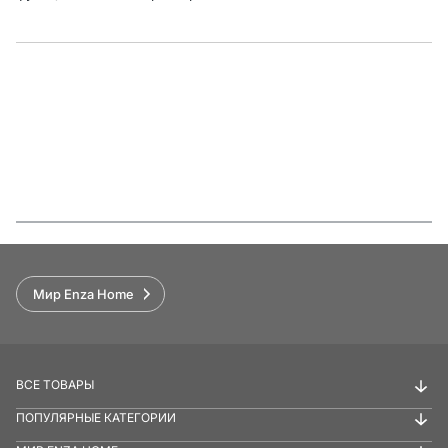
Функции
Мир Enza Home
ВСЕ ТОВАРЫ
ПОПУЛЯРНЫЕ КАТЕГОРИИ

**Aim of the task:** Give back the listing exactly, without a single picture.

**Reply to the exercise:**
Функции
Мир Enza Home
ВСЕ ТОВАРЫ
ПОПУЛЯРНЫЕ КАТЕГОРИИ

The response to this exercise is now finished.